Problem Description:
The aim of linear regression homework is to establish a relationship between temperature and various meteorological variables in order to predict the temperature for the year 2022 using linear regression. We focus on London's climate, characterized by mild winters and temperate summers with average daytime temperatures ranging from 5.5°C in January to 18°C in July. We have 60 days' worth of weather data from 2021 and will utilize linear regression to estimate the temperature for 2022.
Solution
df1=read.csv("2021 Weather.csv",header=T)
dim(df1)
## [1] 60 6
Temperature | Humidity | Wind | Pressure |
---|---|---|---|
Min. :12.00 | Min. :52.00 | Min. : 4.400 | Min. :29.80 |
1st Qu.:14.00 | 1st Qu.:66.10 | 1st Qu.: 6.350 | 1st Qu.:29.98 |
Median :15.80 | Median :71.70 | Median : 7.750 | Median :30.05 |
Mean :16.30 | Mean :72.78 | Mean : 8.210 | Mean :30.04 |
3rd Qu.:18.05 | 3rd Qu.:80.97 | 3rd Qu.: 9.425 | 3rd Qu.:30.10 |
Max. :22.70 | Max. :93.90 | Max. :16.000 | Max. :30.30 |
Location
Length: 60
Class: character
Mode: character
hist(df1$Temperature)
hist(log(df1$Temperature))
As we can see the histogram of the temperature is not bell shaped i.e. does not follow the normal distribution we decided to use the log transformation which fitted the normal assumption well.We also performed a Shapiro test which has ascertained the normality of the data at 0.01 significance level.
df1$logt=log(df1$Temperature)
##
## Shapiro-Wilk normality test
##
## data: df1$logt
## W = 0.95953, p-value = 0.04462
lm1=lm(logt~Day+Humidity+Wind+Pressure+Location,data=df1)
summary(lm1)
##
## Call:
## lm(formula = logt ~ Day + Humidity + Wind + Pressure + Location,
## data = df1)
##
## Residuals:
## Min 1Q Median 3Q Max
## -0.246550 -0.082393 -0.008758 0.094237 0.216646
##
## Coefficients:
## Estimate Std.

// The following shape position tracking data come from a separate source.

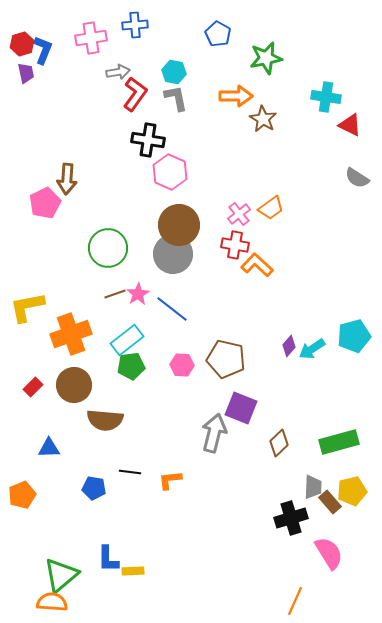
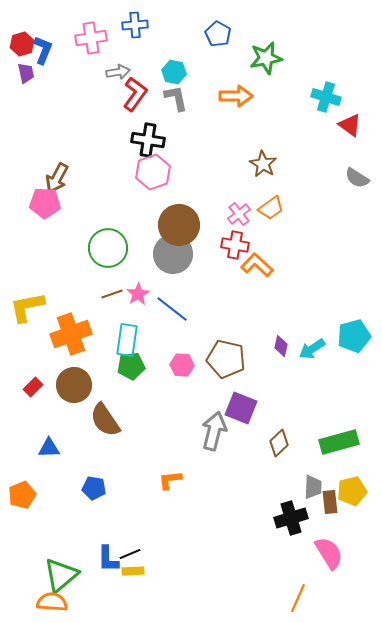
cyan cross at (326, 97): rotated 8 degrees clockwise
brown star at (263, 119): moved 45 px down
red triangle at (350, 125): rotated 10 degrees clockwise
pink hexagon at (170, 172): moved 17 px left; rotated 16 degrees clockwise
brown arrow at (67, 179): moved 10 px left, 1 px up; rotated 24 degrees clockwise
pink pentagon at (45, 203): rotated 28 degrees clockwise
brown line at (115, 294): moved 3 px left
cyan rectangle at (127, 340): rotated 44 degrees counterclockwise
purple diamond at (289, 346): moved 8 px left; rotated 30 degrees counterclockwise
brown semicircle at (105, 420): rotated 51 degrees clockwise
gray arrow at (214, 433): moved 2 px up
black line at (130, 472): moved 82 px down; rotated 30 degrees counterclockwise
brown rectangle at (330, 502): rotated 35 degrees clockwise
orange line at (295, 601): moved 3 px right, 3 px up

Error t value Pr(>|t|)
## (Intercept) 6.9119735 4.3751610 1.580 0.11999
## Day -0.0020374 0.0020181 -1.010 0.31720
## Humidity -0.0052711 0.0018391 -2.866 0.00591 **
## Wind -0.0002759 0.0068214 -0.040 0.96788
## Pressure -0.1266854 0.1432891 -0.884 0.38055
## LocationLondon 0.1800490 0.0324158 5.554 8.74e-07 ***
## ---
## Signif. codes: 0 '***' 0.001 '**' 0.01 '*' 0.05 '.' 0.1 ' ' 1
##
## Residual standard error: 0.1172 on 54 degrees of freedom
## Multiple R-squared: 0.5191, Adjusted R-squared: 0.4746
## F-statistic: 11.66 on 5 and 54 DF, p-value: 1.152e-07
par(mfrow=c(2,2))
plot(lm1)
Next we fitted a regression model with log of the temperature of the outcome and all the variables as independent variables as the number of variables are less we haven’t used any variable selection technique. Day of the month and location has been shown as statistically significant variable in the linear regression model. In order to check the functioning of the regression we have plotted the diagnostics of the plot. The regression diagnostics plot fares well with the regression assumption of normality, independence and equal variance.
dft=read.csv("2022 Weather.csv")
temp=dft[,2]
dft=dft[,-2]
pred=predict(lm1,newdata=dft)
ptemp=exp(pred)
mse=mean((temp-ptemp)^2)
mse
## [1] 3.9688
At last, we have predicted the temperature of 2022 using same regression model and used MSE as the measure of performance, as we can see that the MSE is very low, we are pretty much satisfied with the performance of the model.